More than 80% of Americans have taken a dietary supplement at some point, according to the Pew Research Center. 

Companies claim their products can shrink your waist, clear your skin or help your bones. But, the FDA doesn’t look at supplements the same way as medication — making it murky for the rest of us.

Nearly 30 years ago, Congress passed the Dietary Supplements Health and Education Act known as DSHEA.  

Dr. Pieter Cohen, an assistant professor with Harvard Medical School and general internist at Cambridge Health Alliance, explains DSHEA was designed so consumers could openly access dietary supplements without government involvement. 

"Basically, the law allows supplements companies to make claims that the supplement will help improve your health, even if there's no evidence that they actually work," Cohen said. 

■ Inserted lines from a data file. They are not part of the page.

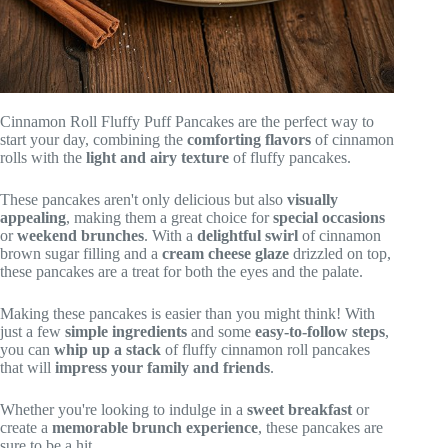
Cinnamon Roll Fluffy Puff Pancakes are the perfect way to
start your day, combining the
comforting flavors
of cinnamon
rolls with the
light and airy texture
of fluffy pancakes.
These pancakes aren't only delicious but also
visually
appealing
, making them a great choice for
special occasions
or
weekend brunches
. With a
delightful swirl
of cinnamon
brown sugar filling and a
cream cheese glaze
drizzled on top,
these pancakes are a treat for both the eyes and the palate.
Making these pancakes is easier than you might think! With
just a few
simple ingredients
and some
easy-to-follow steps
,
you can
whip up a stack
of fluffy cinnamon roll pancakes
that will
impress your family and friends
.
Whether you're looking to indulge in a
sweet breakfast
or
create a
memorable brunch experience
, these pancakes are
sure to be a hit.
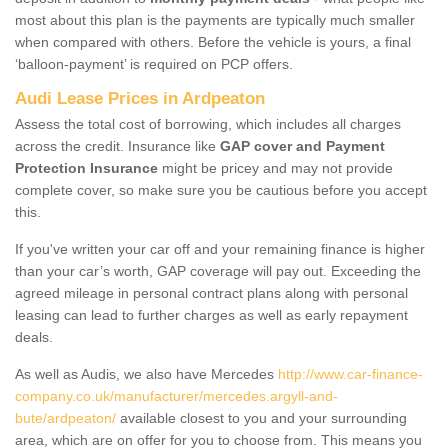
most about this plan is the payments are typically much smaller
when compared with others. Before the vehicle is yours, a final
‘balloon-payment’ is required on PCP offers.
Audi Lease Prices in Ardpeaton
Assess the total cost of borrowing, which includes all charges
across the credit. Insurance like
GAP cover and Payment
Protection Insurance
might be pricey and may not provide
complete cover, so make sure you be cautious before you accept
this.
If you've written your car off and your remaining finance is higher
than your car’s worth, GAP coverage will pay out. Exceeding the
agreed mileage in personal contract plans along with personal
leasing can lead to further charges as well as early repayment
deals.
As well as Audis, we also have Mercedes
http://www.car-finance-
company.co.uk/manufacturer/mercedes.argyll-and-
bute/ardpeaton/
available closest to you and your surrounding
area, which are on offer for you to choose from. This means you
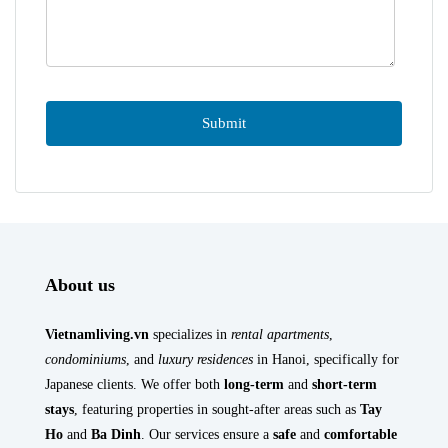
About us
Vietnamliving.vn
specializes in
rental apartments
,
condominiums
, and
luxury residences
in Hanoi, specifically for
Japanese clients. We offer both
long-term
and
short-term
stays
, featuring properties in sought-after areas such as
Tay
Ho
and
Ba Dinh
. Our services ensure a
safe
and
comfortable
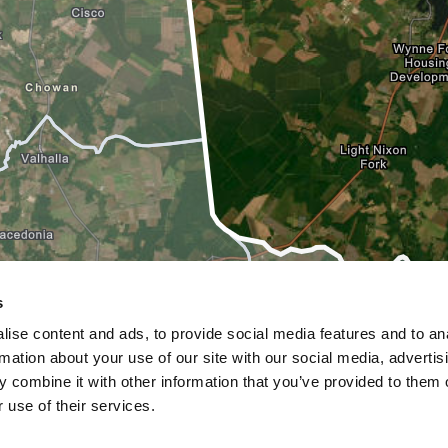
s
ise content and ads, to provide social media features and to an
rmation about your use of our site with our social media, advertis
 combine it with other information that you’ve provided to them o
 use of their services.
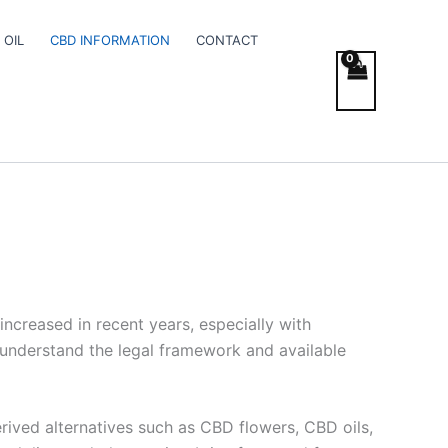
 OIL
CBD INFORMATION
CONTACT
increased in recent years, especially with
o understand the legal framework and available
rived alternatives such as CBD flowers, CBD oils,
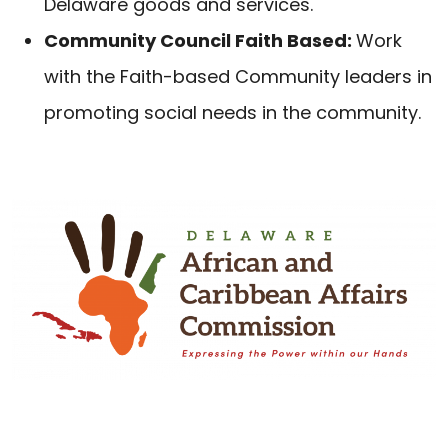
Delaware goods and services.
Community Council Faith Based:
Work
with the Faith-based Community leaders in
promoting social needs in the community.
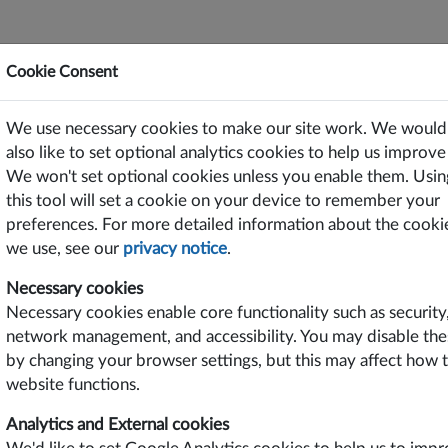
Cookie Consent
ting Power Solutions Since 1969
We use necessary cookies to make our site work. We would
or Free on PC/Laptops, Tablets and Smart Phones
also like to set optional analytics cookies to help us improve 
We won't set optional cookies unless you enable them. Usin
TS
SUPPORT
CONTACT US
this tool will set a cookie on your device to remember your
preferences. For more detailed information about the cooki
we use, see our
privacy notice
.
roduct Features
Industries
Necessary cookies
sic Function DIN Rail Power
Energy
Necessary cookies enable core functionality such as security
pply
Industrial
network management, and accessibility. You may disable the
tra Slim Dimensions
Transportation
st Effective
Infrastructure
by changing your browser settings, but this may affect how 
 OK Function
website functions.
Year Warranty
 & UL Approved
Analytics and External cookies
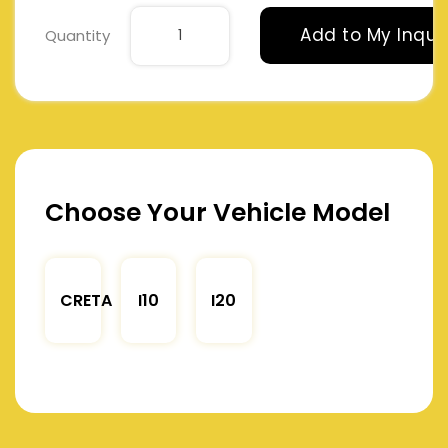
Add to My Inqui
Quantity
Choose Your Vehicle Model
CRETA
I10
I20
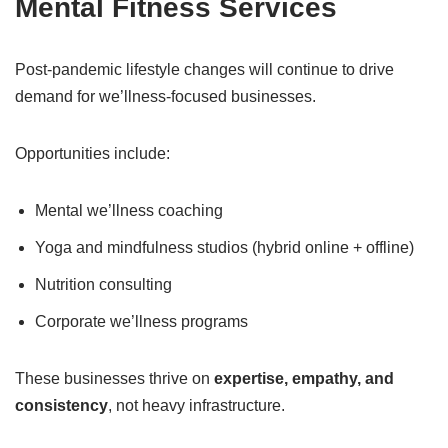
Mental Fitness Services
Post-pandemic lifestyle changes will continue to drive
demand for we’llness-focused businesses.
Opportunities include:
Mental we’llness coaching
Yoga and mindfulness studios (hybrid online + offline)
Nutrition consulting
Corporate we’llness programs
These businesses thrive on
expertise, empathy, and
consistency
, not heavy infrastructure.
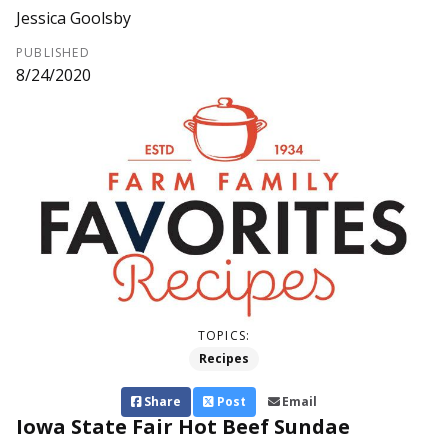
Jessica Goolsby
PUBLISHED
8/24/2020
TOPICS:
Recipes
Share
Post
Email
Iowa State Fair Hot Beef Sundae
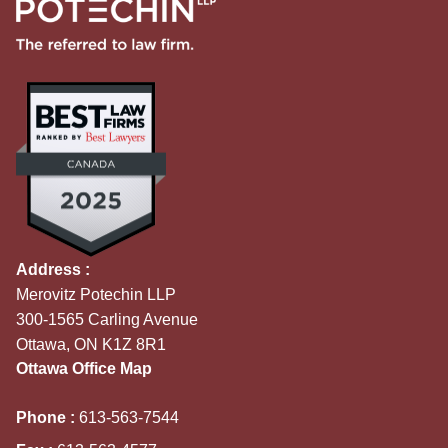
Address :
Merovitz Potechin LLP
300-1565 Carling Avenue
Ottawa, ON K1Z 8R1
Ottawa Office Map
Phone :
613-563-7544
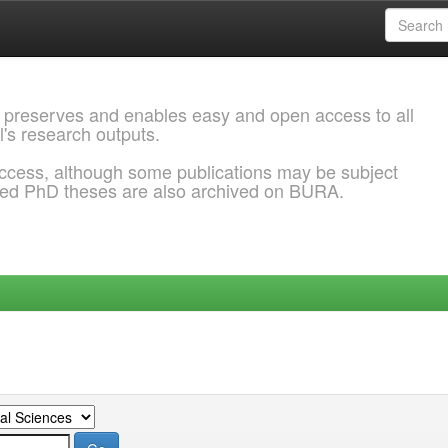
 preserves and enables easy and open access to all
l's research outputs.
ccess, although some publications may be subject
ded PhD theses are also archived on BURA.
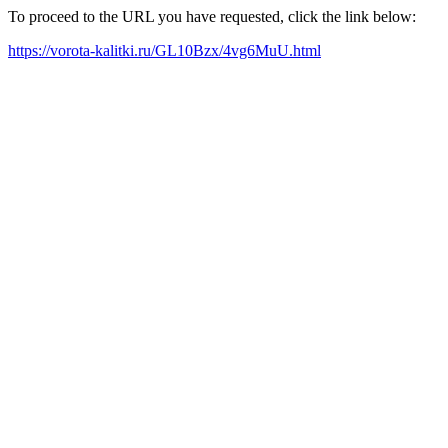
To proceed to the URL you have requested, click the link below:
https://vorota-kalitki.ru/GL10Bzx/4vg6MuU.html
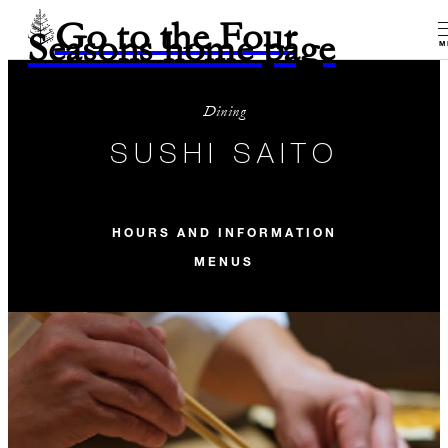
Go to the Four
Seasons home page
M
Dining
SUSHI SAITO
HOURS AND INFORMATION
MENUS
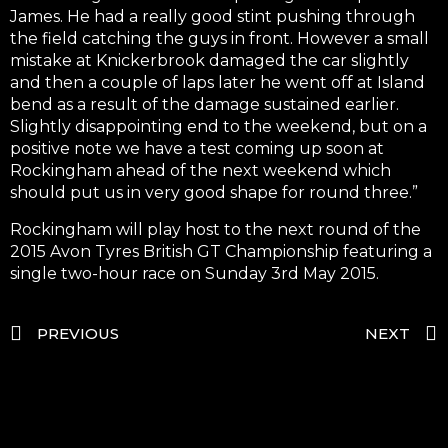
James. He had a really good stint pushing through
the field catching the guys in front. However a small
mistake at Knickerbrook damaged the car slightly
and then a couple of laps later he went off at Island
bend as a result of the damage sustained earlier.
Slightly disappointing end to the weekend, but on a
positive note we have a test coming up soon at
Rockingham ahead of the next weekend which
should put us in very good shape for round three.”
Rockingham will play host to the next round of the
2015 Avon Tyres British GT Championship featuring a
single two-hour race on Sunday 3rd May 2015.
PREVIOUS
NEXT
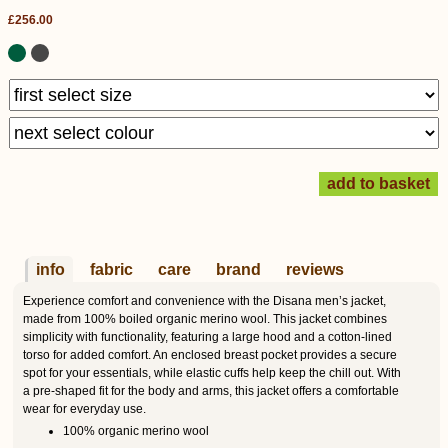
£256.00
info
fabric
care
brand
reviews
Experience comfort and convenience with the Disana men’s jacket,
made from 100% boiled organic merino wool. This jacket combines
simplicity with functionality, featuring a large hood and a cotton-lined
torso for added comfort. An enclosed breast pocket provides a secure
spot for your essentials, while elastic cuffs help keep the chill out. With
a pre-shaped fit for the body and arms, this jacket offers a comfortable
wear for everyday use.
100% organic merino wool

Cohen says this meant companies can suggest their supplement can do something without backing it up.  

"The law said that if you make what's called a structure function claim, you can basically say anything you want to. As long as you avoid claiming that the supplement will treat or cure a disease," Cohen said. 

Take diabetics, who may turn to a supplement to help bring down their blood sugar. 

"So you go to the store and while the supplements are not permitted to say 'this will treat diabetes,' that would be illegal. What the supplement bottle can say is 'this supplement maintains healthy sugar levels' or 'this maintains normal sugar levels' when there's no evidence that it actually works," Cohen said. 

Current laws do require a supplement manufacturer to oversee the quality and safety of its products. But the FDA does not test products or approve their claims before they go out on the shelf. 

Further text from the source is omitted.